NIKOPOL, UKRAINE - JULY 20, 2022 - The Zaporizhzhia Nuclear Power Plant in Enerhodar, Zaporizhzhia Region, is seen through barbed wire on the embankment in Nikopol, Dnipropetrovsk Region, central Ukraine. Russian invaders have been shelling Nikopol from the premises of the nuclear power plant. This photo cannot be distributed in the Russian Federation. (Photo credit should read Dmytro Smolyenko/ Ukrinform/Future Publishing via Getty Images)
NIKOPOL, UKRAINE - JULY 20, 2022 - The Zaporizhzhia Nuclear Power Plant in Enerhodar, Zaporizhzhia Region, is seen through barbed wire on the embankment in Nikopol, Dnipropetrovsk Region, central Ukraine. Russian invaders have been shelling Nikopol from the premises of the nuclear power plant. This photo cannot be distributed in the Russian Federation. (Photo credit should read Dmytro Smolyenko/ Ukrinform/Future Publishing via Getty Images)
https://ondemand.npr.org/anon.npr-mp3/npr/me/2022/08/20220815_me_ukraine-nuclear_neighbor_city.mp3?orgId=1&topicId=1124&aggIds=1082539802&d=227&story=1117511626&ft=nprml&f=1001

NIKOPOL, Ukraine — The Zaporizhzhia nuclear power station sits a few miles across the river from this friendly, no-frills city of steel-pipe factories in south-central Ukraine. Tamara Korolkova, a 70-year-old grandmother, can see the plant's panorama on the horizon from the apartment building where she's lived for decades.

She used to admire its symbolism of a powerful independent Ukraine.

Now she says she has nightmares about the plant blowing up.

"All of us are just scared all the time," she says. "I'm old, I have diabetes. If anything happens, I will only have time to lie on the floor and close my eyes."

Russia occupied the nuclear power plant in March. But in the past few weeks, Russian forces have used the area around the plant to stage rocket and missile attacks on Ukrainian cities — including Nikopol. Locals say these rockets are hitting private homes practically every day. They're also worried that Russia might misfire artillery and instead strike a reactor or nuclear storage facilities at the plant, causing a meltdown and radiation poisoning.

"Our biggest challenge is that we can't predict what's going to happen tomorrow or even if there's going to be a tomorrow," says Nikopol's exhausted mayor, Oleksandr Sayuk. "We can't comprehend what Russia is trying to do there."
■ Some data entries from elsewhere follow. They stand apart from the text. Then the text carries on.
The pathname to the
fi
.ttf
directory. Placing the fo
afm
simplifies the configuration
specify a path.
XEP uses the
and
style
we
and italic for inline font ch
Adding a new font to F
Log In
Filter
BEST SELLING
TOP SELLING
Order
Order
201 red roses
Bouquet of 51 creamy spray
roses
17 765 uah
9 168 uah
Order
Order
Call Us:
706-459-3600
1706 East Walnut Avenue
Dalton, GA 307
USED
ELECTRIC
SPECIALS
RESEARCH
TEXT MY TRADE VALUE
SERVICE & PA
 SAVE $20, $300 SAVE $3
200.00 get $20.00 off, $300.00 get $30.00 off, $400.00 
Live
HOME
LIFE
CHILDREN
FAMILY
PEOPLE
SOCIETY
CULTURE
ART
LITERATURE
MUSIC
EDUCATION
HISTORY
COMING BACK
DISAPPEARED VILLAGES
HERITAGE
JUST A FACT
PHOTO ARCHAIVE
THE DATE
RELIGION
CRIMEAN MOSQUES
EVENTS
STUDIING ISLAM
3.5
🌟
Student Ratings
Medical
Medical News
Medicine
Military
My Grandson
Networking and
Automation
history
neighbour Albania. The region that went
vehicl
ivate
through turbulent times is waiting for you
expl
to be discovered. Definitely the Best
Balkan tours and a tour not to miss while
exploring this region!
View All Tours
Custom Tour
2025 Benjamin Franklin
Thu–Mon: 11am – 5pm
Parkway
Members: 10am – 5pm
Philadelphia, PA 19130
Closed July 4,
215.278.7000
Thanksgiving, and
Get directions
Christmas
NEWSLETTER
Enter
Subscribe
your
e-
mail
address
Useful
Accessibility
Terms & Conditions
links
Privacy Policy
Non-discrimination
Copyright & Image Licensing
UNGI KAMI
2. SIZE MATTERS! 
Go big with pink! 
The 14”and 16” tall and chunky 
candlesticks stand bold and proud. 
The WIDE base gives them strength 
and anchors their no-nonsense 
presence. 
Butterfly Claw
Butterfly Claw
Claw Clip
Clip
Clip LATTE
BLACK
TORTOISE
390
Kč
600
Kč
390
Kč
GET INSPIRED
Ukrainian authorities accuse Russia of weaponizing the Zaporizhzhia nuclear power station, which is Europe's largest. They say Russia has turned it into a de facto military base. Ukrainian President Volodymyr Zelenskyy said in a video address posted online Saturday that Russia is using the plant to "blackmail our state and the entire free world."

More than 40 countries have asked Russia to withdraw its forces immediately from the plant. The United States, the European Union and the head of the United Nations want to create a demilitarized zone there.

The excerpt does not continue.